Arts

Peak arts body AICSA calls for greater support for the hard hit creative sector

AICSA is especially concerned that non-employing sole traders are required to show an income above $75,000 per annum to access support.

The Arts Industry Council of South Australia (AICSA) welcomes the South Australian Government’s swift and decisive response to the latest Covid-19 outbreak in the state and the Government’s $100 million Business Support Package announced on Wednesday. 

South Australia’s necessary seven-day lockdown has however seen the cancellation of festivals, live music, theatre seasons, exhibitions and tours, affecting the entire state. The impact on artists and presenters reaches far beyond the lockdown period itself, and it will have substantial effects on the next three months of business for the arts sector, which is operating in an environment of excessive risk.

The Business Support Package – which provides $3,000 emergency cash grants to small and medium size businesses, and $1,000 to non-employing sole traders – will help some in the sector, with many others potentially locked out of access support due to eligibility thresholds. 

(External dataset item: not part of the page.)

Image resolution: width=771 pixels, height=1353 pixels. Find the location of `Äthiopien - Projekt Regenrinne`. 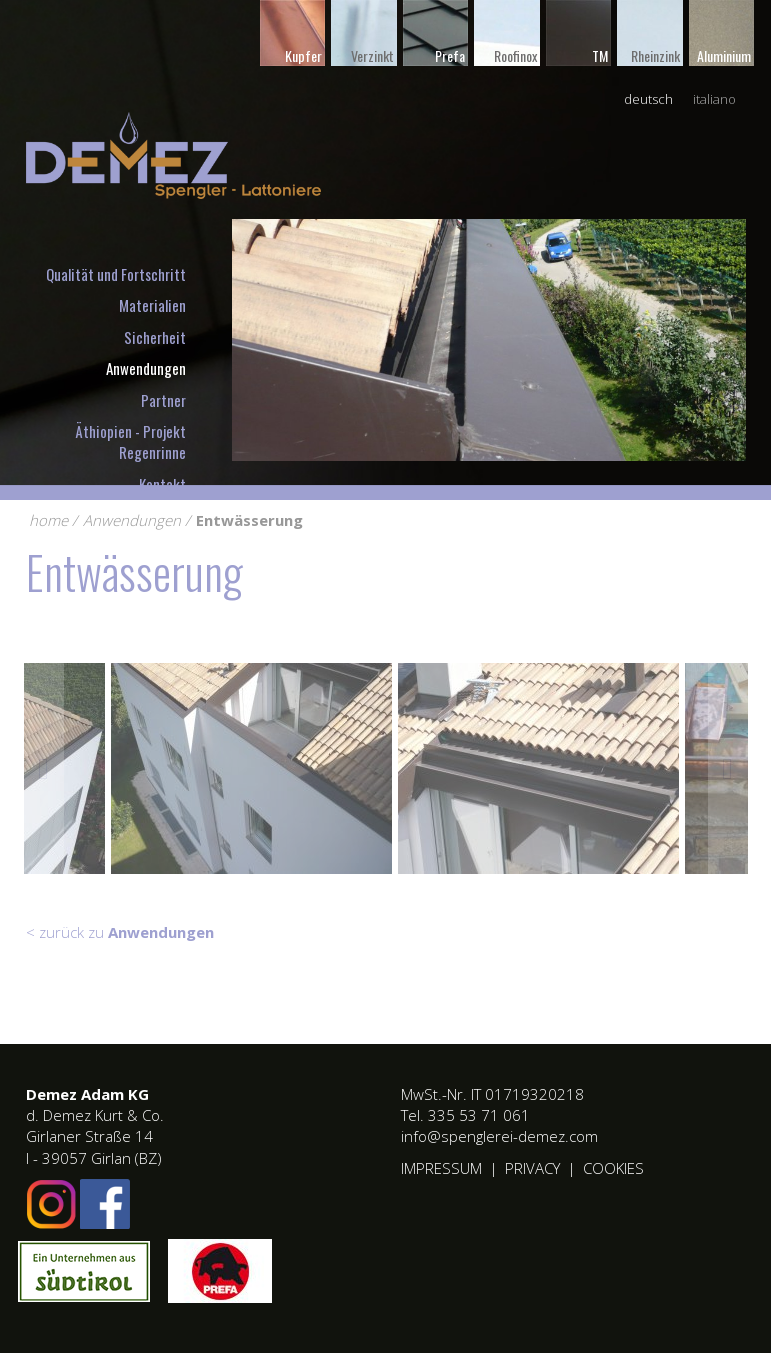

Äthiopien - Projekt Regenrinne is located at coordinates (130, 441).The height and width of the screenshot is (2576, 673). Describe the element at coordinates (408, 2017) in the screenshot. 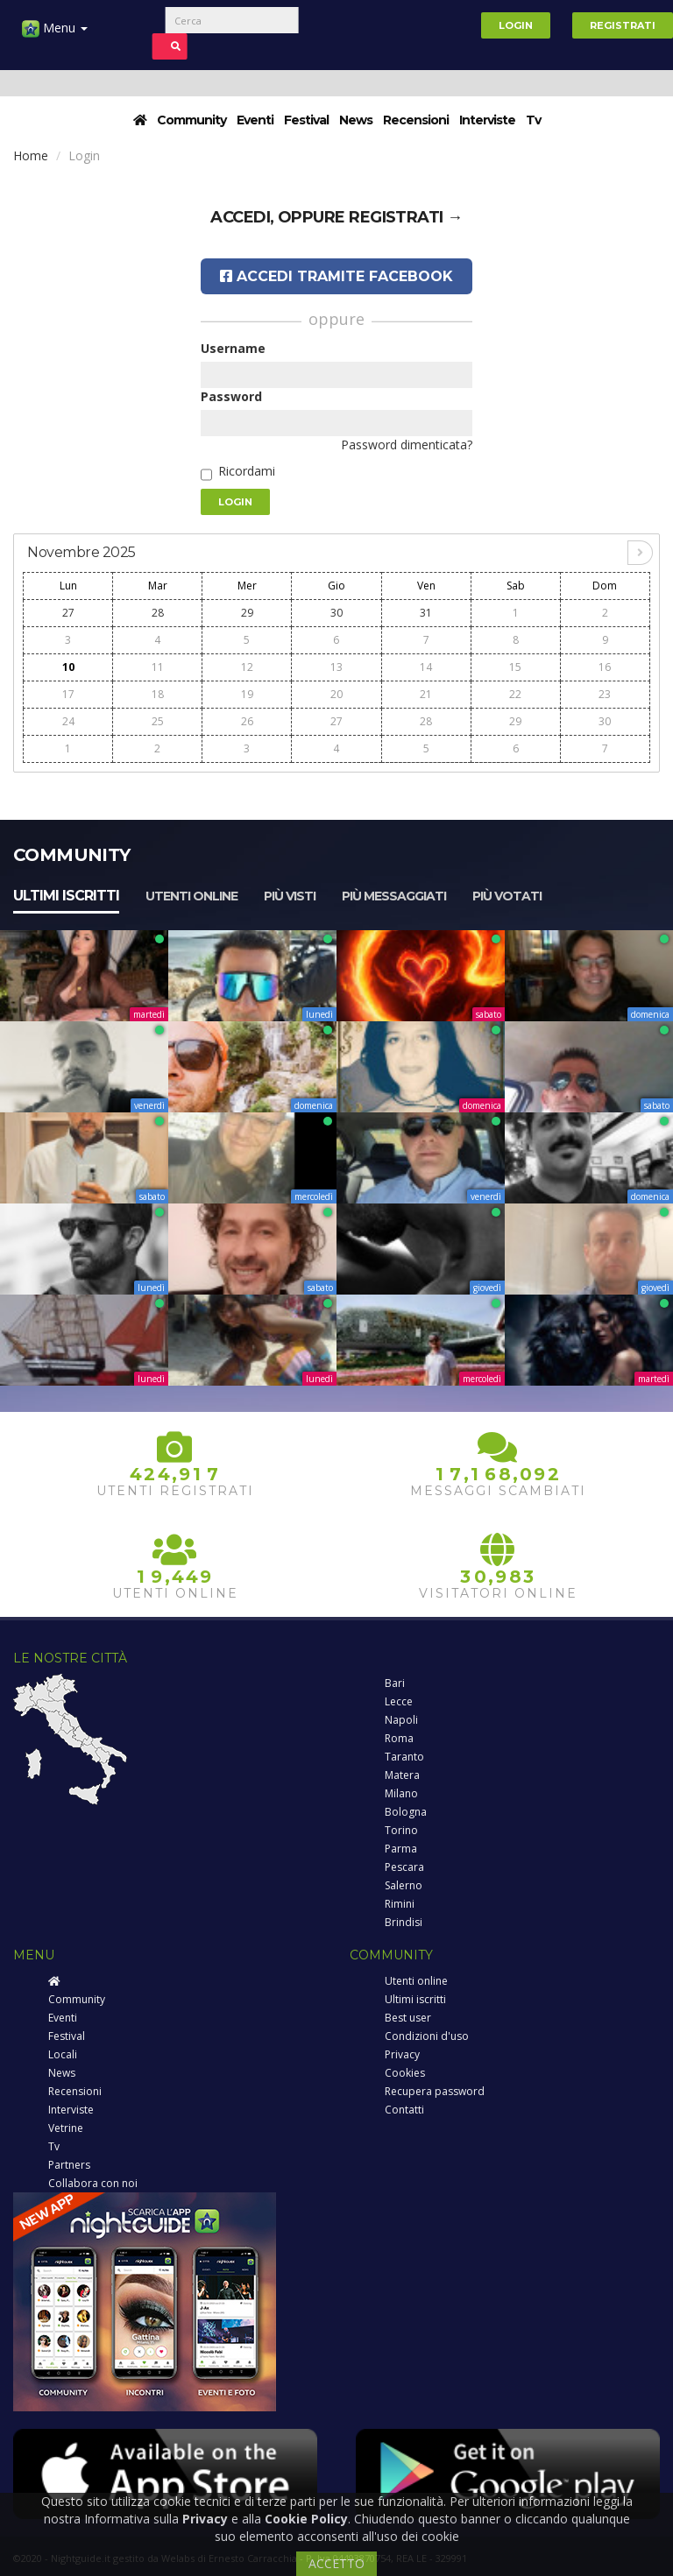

AICSA is especially concerned that non-employing sole traders are required to show an income above $75,000 per annum to access support. This figure is above the average wage, and well above the average income of independent artists who operate from an ABN. 

There are additional concerns about the lack of certainty around whether microbusinesses not registered for GST will qualify for the Commonwealth Government’s Covid-19 Disaster Payment of $600/$375 per seven-day period. Given this uncertainty, and with the absence of JobKeeper or a new Federal arts relief package, artists living in Adelaide and regionally could be left in the lurch.

AICSA welcomes Treasurer Rob Lucas’ comments that industry-specific packages and support will be considered. We call on the South Australian Government to lower the earnings threshold for sole traders and to consider additional support for the arts sector, including safety nets for festivals, live performance, music and cultural events.

Jessica Alice, Chair of AICSA, said the organisation is currently working together with the South Australian Government and looks forward to finding a solution that addresses the sector’s concerns.

“It has been heartening to see the State Government come out with this package and collaborating on solutions with the Commonwealth so quickly, but far more targeted support is needed for our industry sector,” Alice said.

“The $75,000 minimum threshold for sole traders will exclude the majority of artists in South Australia, who are already on some of the lowest incomes. The unrecoverable costs associated with cancelled or postponed festivals and live events far exceeds the $3,000 available to businesses.”

Justyna Jochym, Deputy Chair of AICSA, said the excessive risk for presenters of festivals and live events in this environment is a major obstacle to deliver the vast and tangible benefits of the arts and live performance. Jochym suggests that South Australia should follow the example set interstate, including roadmaps to recovery for the arts and events.

In Victoria, eligible public events and suppliers affected by the lockdown receive up to $25,000 and $10,000 respectively through an extension of the Impacted Public Events Support Program. 

“Safety nets for South Australian presenters, festivals and arts events, such as insurance or guarantee-against-loss schemes, would significantly bolster the whole sector’s confidence. The cancellation or postponement of even one festival impacts hundreds, if not thousands of jobs, including among industry suppliers and venues across the state,” Jochym said.

A recent report by the University of South Australia’s Creative People, Products and Places Research Centre (CP3) titled Keeping Creative released this week found the arts sector has been consistently neglected during the pandemic.

Taking 2020 as its focus, Keeping Creative shows that Australia’s response was very different to that of many other nations, and that states took the lead in responding to the pandemic in the creative sector, offering higher levels of both financial and also moral support than the Federal Government. In addition to more targeted support from the State Government, AICSA joins widespread calls for the reinstatement of a revamped JobKeeper, a new Federal arts package, and dramatic improvement in the vaccine rollout.